Our answer is no. We are not unaware that a number of states, although continuing to recognize the doctrine of dual sovereignty, have declined to permit a state prosecution following a federal prosecution for the same offense where the state and federal interests are identical and are served by the single federal prosecution. People v. Cooper, 398 Mich. 450, 247 N.W.2d 866 (1976); Commonwealth v. Mills, 447 Pa. 163, 286 A.2d 638 (1971). The petitioners ask that we join these states by holding that the State of Florida cannot prosecute when there has been a federal prosecution growing out of the same facts, and the interests to be protected and the penalties to be imposed in the federal and state prosecutions are substantially similar. We decline to do so. In allowing prosecutorial discretion in such situations, we perceive no violation of constitutional guarantees against double jeopardy and accordingly adhere to the doctrine of dual sovereignty established by federal and Florida case law. United States v. Wheeler, 435 U.S. 313, 98 S.Ct. 1079, 55 L.Ed.2d 303 (1978); Abbate v. United States, 359 U.S. 187, 79 S.Ct. 666, 3 L.Ed.2d 729 (1959); Bartkus v. Illinois, 359 U.S. 121, 79 S.Ct. 676, 3 L.Ed.2d 684 (1959); Strobhar v. State, 55 Fla. 167, 47 So. 4 (1908). We recognize that there may well be sound policy reasons for the adoption of a prosecutorial policy by the state executive branch similar to the federal policy, whereby the state would not bring a state prosecution following a federal prosecution, absent a compelling state interest. Petite v. *38 United States, 361 U.S. 529, 80 S.Ct. 450, 4 L.Ed.2d 490 (1960). Nevertheless, such a policy is not constitutionally mandated by either the United States or Florida Constitutions, and we decline to establish or formulate prosecutorial policy under the guise of constitutional pronouncements. Rinaldi v. United States, 434 U.S. 22, 98 S.Ct. 81, 54 L.Ed.2d 207 (1977). The result of our decision is to allow prosecutorial discretion by the state following a federal prosecution for the same offense.

The decision and opinion of the district court is approved.

It is so ordered.

ALDERMAN, C.J., and BOYD and OVERTON, JJ., concur.

EHRLICH, J., concurs with an opinion, with which BOYD, J., concurs.

McDONALD, J., dissents with an opinion, with which ADKINS, J., concurs.

EHRLICH, Justice, concurring.

I agree with the majority that nothing in the provisions of either the Florida or the United States Constitutions supports a conclusion that double jeopardy precludes the state from prosecution on charges for which the federal courts have already prosecuted, convicted and sentenced an individual. The federal rule against duplication of state and federal prosecutions, the so-called Petite doctrine, Petite v. United States, 361 U.S. 529, 531, 80 S.Ct. 450, 4 L.Ed.2d 490 (1960), is not based on constitutional imperatives, but is rather an agency policy formulated by the Justice Department.

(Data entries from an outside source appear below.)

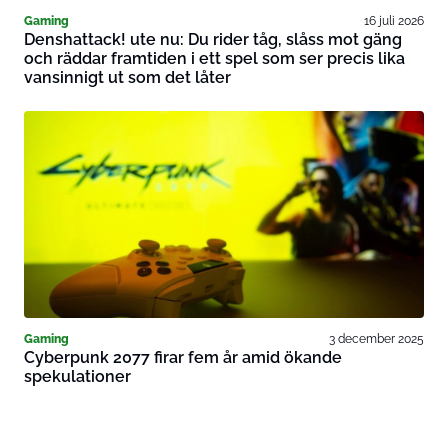
Gaming
16 juli 2026
Denshattack! ute nu: Du rider tåg, slåss mot gäng
och räddar framtiden i ett spel som ser precis lika
vansinnigt ut som det låter
Gaming
3 december 2025
Cyberpunk 2077 firar fem år amid ökande
spekulationer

Because in Florida's scheme of governmental organization there is no agency analogous to the federal Justice Department with power to formulate policy binding on all state attorneys, the exercise of prosecutorial discretion must be left to the state attorneys in the individual judicial circuits. Thus, on this issue there can be no guarantee of statewide uniformity or continuity unless legislative action is taken.